··· Information provided ···
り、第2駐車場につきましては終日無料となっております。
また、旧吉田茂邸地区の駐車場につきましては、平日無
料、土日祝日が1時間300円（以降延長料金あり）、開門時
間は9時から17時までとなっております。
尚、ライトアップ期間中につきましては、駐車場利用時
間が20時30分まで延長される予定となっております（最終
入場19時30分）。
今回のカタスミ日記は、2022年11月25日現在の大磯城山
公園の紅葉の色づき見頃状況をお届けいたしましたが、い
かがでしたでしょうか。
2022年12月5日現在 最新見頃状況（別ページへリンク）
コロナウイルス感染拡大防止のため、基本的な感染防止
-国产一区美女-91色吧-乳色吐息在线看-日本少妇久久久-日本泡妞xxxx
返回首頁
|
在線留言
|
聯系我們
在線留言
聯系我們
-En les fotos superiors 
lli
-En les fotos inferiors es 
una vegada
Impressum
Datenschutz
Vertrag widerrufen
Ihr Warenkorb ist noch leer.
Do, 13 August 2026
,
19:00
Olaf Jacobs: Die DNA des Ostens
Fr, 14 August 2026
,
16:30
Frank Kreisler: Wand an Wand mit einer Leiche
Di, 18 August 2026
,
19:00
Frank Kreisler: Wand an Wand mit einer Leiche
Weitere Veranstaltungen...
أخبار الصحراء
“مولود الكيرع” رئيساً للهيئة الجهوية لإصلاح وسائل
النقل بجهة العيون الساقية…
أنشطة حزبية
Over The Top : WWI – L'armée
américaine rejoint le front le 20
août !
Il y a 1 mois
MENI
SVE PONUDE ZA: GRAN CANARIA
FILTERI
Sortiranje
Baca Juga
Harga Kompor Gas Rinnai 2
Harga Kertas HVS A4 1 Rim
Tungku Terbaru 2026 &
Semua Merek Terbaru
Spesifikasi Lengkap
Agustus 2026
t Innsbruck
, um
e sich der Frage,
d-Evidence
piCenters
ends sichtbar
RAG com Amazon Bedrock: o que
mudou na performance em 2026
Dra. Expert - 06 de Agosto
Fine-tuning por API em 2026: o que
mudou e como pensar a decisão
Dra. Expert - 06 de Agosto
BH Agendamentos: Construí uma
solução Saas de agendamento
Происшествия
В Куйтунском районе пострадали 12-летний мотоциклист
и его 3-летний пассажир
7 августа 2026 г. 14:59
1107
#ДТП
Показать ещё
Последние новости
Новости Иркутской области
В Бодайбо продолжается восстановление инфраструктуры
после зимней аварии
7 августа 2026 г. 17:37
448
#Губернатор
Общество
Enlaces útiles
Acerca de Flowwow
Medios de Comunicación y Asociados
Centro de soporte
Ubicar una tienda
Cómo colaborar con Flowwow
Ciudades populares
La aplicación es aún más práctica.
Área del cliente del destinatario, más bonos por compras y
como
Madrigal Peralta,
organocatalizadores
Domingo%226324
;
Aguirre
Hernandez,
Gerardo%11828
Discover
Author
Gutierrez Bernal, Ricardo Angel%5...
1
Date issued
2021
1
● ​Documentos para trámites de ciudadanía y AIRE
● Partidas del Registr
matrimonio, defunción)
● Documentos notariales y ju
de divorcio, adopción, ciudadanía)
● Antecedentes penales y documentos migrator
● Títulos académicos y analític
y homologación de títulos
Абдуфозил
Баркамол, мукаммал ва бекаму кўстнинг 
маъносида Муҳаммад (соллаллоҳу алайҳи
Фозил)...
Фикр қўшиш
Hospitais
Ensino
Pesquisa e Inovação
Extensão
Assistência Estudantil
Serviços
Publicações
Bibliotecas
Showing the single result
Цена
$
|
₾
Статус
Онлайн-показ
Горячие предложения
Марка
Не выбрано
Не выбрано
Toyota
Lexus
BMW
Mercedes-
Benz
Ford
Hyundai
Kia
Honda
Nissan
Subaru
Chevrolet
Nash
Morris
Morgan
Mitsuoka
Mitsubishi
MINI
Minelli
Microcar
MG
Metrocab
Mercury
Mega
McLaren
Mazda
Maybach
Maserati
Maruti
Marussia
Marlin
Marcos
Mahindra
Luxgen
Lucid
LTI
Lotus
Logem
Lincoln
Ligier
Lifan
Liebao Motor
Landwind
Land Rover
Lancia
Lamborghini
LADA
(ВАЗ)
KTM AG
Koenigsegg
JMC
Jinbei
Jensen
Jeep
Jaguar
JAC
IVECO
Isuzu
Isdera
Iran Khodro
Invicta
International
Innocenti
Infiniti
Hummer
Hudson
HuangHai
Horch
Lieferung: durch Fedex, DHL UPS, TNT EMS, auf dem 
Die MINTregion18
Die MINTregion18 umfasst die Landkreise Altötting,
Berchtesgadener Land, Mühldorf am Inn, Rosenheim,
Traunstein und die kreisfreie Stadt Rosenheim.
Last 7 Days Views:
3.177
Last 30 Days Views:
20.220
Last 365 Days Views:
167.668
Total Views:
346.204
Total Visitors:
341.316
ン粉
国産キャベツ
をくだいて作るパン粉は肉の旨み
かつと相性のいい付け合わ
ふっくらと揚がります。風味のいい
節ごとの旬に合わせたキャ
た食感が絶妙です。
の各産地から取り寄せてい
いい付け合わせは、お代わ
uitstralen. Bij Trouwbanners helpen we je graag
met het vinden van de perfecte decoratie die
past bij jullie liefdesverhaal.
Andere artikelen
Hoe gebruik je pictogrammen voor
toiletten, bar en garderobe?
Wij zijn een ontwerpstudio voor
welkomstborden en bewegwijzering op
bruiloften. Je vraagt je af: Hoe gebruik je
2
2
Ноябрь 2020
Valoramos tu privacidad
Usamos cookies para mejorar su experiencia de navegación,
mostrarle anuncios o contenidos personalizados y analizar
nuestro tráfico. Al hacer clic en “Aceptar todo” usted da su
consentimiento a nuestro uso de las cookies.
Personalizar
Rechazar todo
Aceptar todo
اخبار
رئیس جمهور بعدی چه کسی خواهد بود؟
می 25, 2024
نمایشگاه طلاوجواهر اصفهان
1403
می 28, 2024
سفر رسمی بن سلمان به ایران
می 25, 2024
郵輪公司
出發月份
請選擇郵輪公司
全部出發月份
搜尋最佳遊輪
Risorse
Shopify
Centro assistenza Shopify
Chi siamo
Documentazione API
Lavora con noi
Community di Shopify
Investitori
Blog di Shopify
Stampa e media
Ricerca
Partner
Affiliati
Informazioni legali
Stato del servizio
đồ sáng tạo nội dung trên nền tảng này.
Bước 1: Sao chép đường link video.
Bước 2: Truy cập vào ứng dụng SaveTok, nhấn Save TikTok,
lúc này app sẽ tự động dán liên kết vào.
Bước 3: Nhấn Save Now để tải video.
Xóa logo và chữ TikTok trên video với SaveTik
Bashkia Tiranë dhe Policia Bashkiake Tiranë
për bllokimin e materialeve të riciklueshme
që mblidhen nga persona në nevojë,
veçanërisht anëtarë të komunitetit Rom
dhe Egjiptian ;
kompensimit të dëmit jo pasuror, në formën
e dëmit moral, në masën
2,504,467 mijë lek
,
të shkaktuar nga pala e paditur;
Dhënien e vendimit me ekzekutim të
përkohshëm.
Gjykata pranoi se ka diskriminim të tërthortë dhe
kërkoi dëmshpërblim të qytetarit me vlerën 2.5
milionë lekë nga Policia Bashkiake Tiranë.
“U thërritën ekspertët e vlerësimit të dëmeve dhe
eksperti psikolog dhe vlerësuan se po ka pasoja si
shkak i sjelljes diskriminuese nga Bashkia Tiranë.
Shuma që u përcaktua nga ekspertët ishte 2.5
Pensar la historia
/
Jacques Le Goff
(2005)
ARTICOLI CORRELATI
···
▸ **Description of the task**
Your answer should be the whole listing above, repeated exactly as it appears.

▸ **Answer to the exercise**
り、第2駐車場につきましては終日無料となっております。
また、旧吉田茂邸地区の駐車場につきましては、平日無
料、土日祝日が1時間300円（以降延長料金あり）、開門時
間は9時から17時までとなっております。
尚、ライトアップ期間中につきましては、駐車場利用時
間が20時30分まで延長される予定となっております（最終
入場19時30分）。
今回のカタスミ日記は、2022年11月25日現在の大磯城山
公園の紅葉の色づき見頃状況をお届けいたしましたが、い
かがでしたでしょうか。
2022年12月5日現在 最新見頃状況（別ページへリンク）
コロナウイルス感染拡大防止のため、基本的な感染防止
-国产一区美女-91色吧-乳色吐息在线看-日本少妇久久久-日本泡妞xxxx
返回首頁
|
在線留言
|
聯系我們
在線留言
聯系我們
-En les fotos superiors 
lli
-En les fotos inferiors es 
una vegada
Impressum
Datenschutz
Vertrag widerrufen
Ihr Warenkorb ist noch leer.
Do, 13 August 2026
,
19:00
Olaf Jacobs: Die DNA des Ostens
Fr, 14 August 2026
,
16:30
Frank Kreisler: Wand an Wand mit einer Leiche
Di, 18 August 2026
,
19:00
Frank Kreisler: Wand an Wand mit einer Leiche
Weitere Veranstaltungen...
أخبار الصحراء
“مولود الكيرع” رئيساً للهيئة الجهوية لإصلاح وسائل
النقل بجهة العيون الساقية…
أنشطة حزبية
Over The Top : WWI – L'armée
américaine rejoint le front le 20
août !
Il y a 1 mois
MENI
SVE PONUDE ZA: GRAN CANARIA
FILTERI
Sortiranje
Baca Juga
Harga Kompor Gas Rinnai 2
Harga Kertas HVS A4 1 Rim
Tungku Terbaru 2026 &
Semua Merek Terbaru
Spesifikasi Lengkap
Agustus 2026
t Innsbruck
, um
e sich der Frage,
d-Evidence
piCenters
ends sichtbar
RAG com Amazon Bedrock: o que
mudou na performance em 2026
Dra. Expert - 06 de Agosto
Fine-tuning por API em 2026: o que
mudou e como pensar a decisão
Dra. Expert - 06 de Agosto
BH Agendamentos: Construí uma
solução Saas de agendamento
Происшествия
В Куйтунском районе пострадали 12-летний мотоциклист
и его 3-летний пассажир
7 августа 2026 г. 14:59
1107
#ДТП
Показать ещё
Последние новости
Новости Иркутской области
В Бодайбо продолжается восстановление инфраструктуры
после зимней аварии
7 августа 2026 г. 17:37
448
#Губернатор
Общество
Enlaces útiles
Acerca de Flowwow
Medios de Comunicación y Asociados
Centro de soporte
Ubicar una tienda
Cómo colaborar con Flowwow
Ciudades populares
La aplicación es aún más práctica.
Área del cliente del destinatario, más bonos por compras y
como
Madrigal Peralta,
organocatalizadores
Domingo%226324
;
Aguirre
Hernandez,
Gerardo%11828
Discover
Author
Gutierrez Bernal, Ricardo Angel%5...
1
Date issued
2021
1
● ​Documentos para trámites de ciudadanía y AIRE
● Partidas del Registr
matrimonio, defunción)
● Documentos notariales y ju
de divorcio, adopción, ciudadanía)
● Antecedentes penales y documentos migrator
● Títulos académicos y analític
y homologación de títulos
Абдуфозил
Баркамол, мукаммал ва бекаму кўстнинг 
маъносида Муҳаммад (соллаллоҳу алайҳи
Фозил)...
Фикр қўшиш
Hospitais
Ensino
Pesquisa e Inovação
Extensão
Assistência Estudantil
Serviços
Publicações
Bibliotecas
Showing the single result
Цена
$
|
₾
Статус
Онлайн-показ
Горячие предложения
Марка
Не выбрано
Не выбрано
Toyota
Lexus
BMW
Mercedes-
Benz
Ford
Hyundai
Kia
Honda
Nissan
Subaru
Chevrolet
Nash
Morris
Morgan
Mitsuoka
Mitsubishi
MINI
Minelli
Microcar
MG
Metrocab
Mercury
Mega
McLaren
Mazda
Maybach
Maserati
Maruti
Marussia
Marlin
Marcos
Mahindra
Luxgen
Lucid
LTI
Lotus
Logem
Lincoln
Ligier
Lifan
Liebao Motor
Landwind
Land Rover
Lancia
Lamborghini
LADA
(ВАЗ)
KTM AG
Koenigsegg
JMC
Jinbei
Jensen
Jeep
Jaguar
JAC
IVECO
Isuzu
Isdera
Iran Khodro
Invicta
International
Innocenti
Infiniti
Hummer
Hudson
HuangHai
Horch
Lieferung: durch Fedex, DHL UPS, TNT EMS, auf dem 
Die MINTregion18
Die MINTregion18 umfasst die Landkreise Altötting,
Berchtesgadener Land, Mühldorf am Inn, Rosenheim,
Traunstein und die kreisfreie Stadt Rosenheim.
Last 7 Days Views:
3.177
Last 30 Days Views:
20.220
Last 365 Days Views:
167.668
Total Views:
346.204
Total Visitors:
341.316
ン粉
国産キャベツ
をくだいて作るパン粉は肉の旨み
かつと相性のいい付け合わ
ふっくらと揚がります。風味のいい
節ごとの旬に合わせたキャ
た食感が絶妙です。
の各産地から取り寄せてい
いい付け合わせは、お代わ
uitstralen. Bij Trouwbanners helpen we je graag
met het vinden van de perfecte decoratie die
past bij jullie liefdesverhaal.
Andere artikelen
Hoe gebruik je pictogrammen voor
toiletten, bar en garderobe?
Wij zijn een ontwerpstudio voor
welkomstborden en bewegwijzering op
bruiloften. Je vraagt je af: Hoe gebruik je
2
2
Ноябрь 2020
Valoramos tu privacidad
Usamos cookies para mejorar su experiencia de navegación,
mostrarle anuncios o contenidos personalizados y analizar
nuestro tráfico. Al hacer clic en “Aceptar todo” usted da su
consentimiento a nuestro uso de las cookies.
Personalizar
Rechazar todo
Aceptar todo
اخبار
رئیس جمهور بعدی چه کسی خواهد بود؟
می 25, 2024
نمایشگاه طلاوجواهر اصفهان
1403
می 28, 2024
سفر رسمی بن سلمان به ایران
می 25, 2024
郵輪公司
出發月份
請選擇郵輪公司
全部出發月份
搜尋最佳遊輪
Risorse
Shopify
Centro assistenza Shopify
Chi siamo
Documentazione API
Lavora con noi
Community di Shopify
Investitori
Blog di Shopify
Stampa e media
Ricerca
Partner
Affiliati
Informazioni legali
Stato del servizio
đồ sáng tạo nội dung trên nền tảng này.
Bước 1: Sao chép đường link video.
Bước 2: Truy cập vào ứng dụng SaveTok, nhấn Save TikTok,
lúc này app sẽ tự động dán liên kết vào.
Bước 3: Nhấn Save Now để tải video.
Xóa logo và chữ TikTok trên video với SaveTik
Bashkia Tiranë dhe Policia Bashkiake Tiranë
për bllokimin e materialeve të riciklueshme
që mblidhen nga persona në nevojë,
veçanërisht anëtarë të komunitetit Rom
dhe Egjiptian ;
kompensimit të dëmit jo pasuror, në formën
e dëmit moral, në masën
2,504,467 mijë lek
,
të shkaktuar nga pala e paditur;
Dhënien e vendimit me ekzekutim të
përkohshëm.
Gjykata pranoi se ka diskriminim të tërthortë dhe
kërkoi dëmshpërblim të qytetarit me vlerën 2.5
milionë lekë nga Policia Bashkiake Tiranë.
“U thërritën ekspertët e vlerësimit të dëmeve dhe
eksperti psikolog dhe vlerësuan se po ka pasoja si
shkak i sjelljes diskriminuese nga Bashkia Tiranë.
Shuma që u përcaktua nga ekspertët ishte 2.5
Pensar la historia
/
Jacques Le Goff
(2005)
ARTICOLI CORRELATI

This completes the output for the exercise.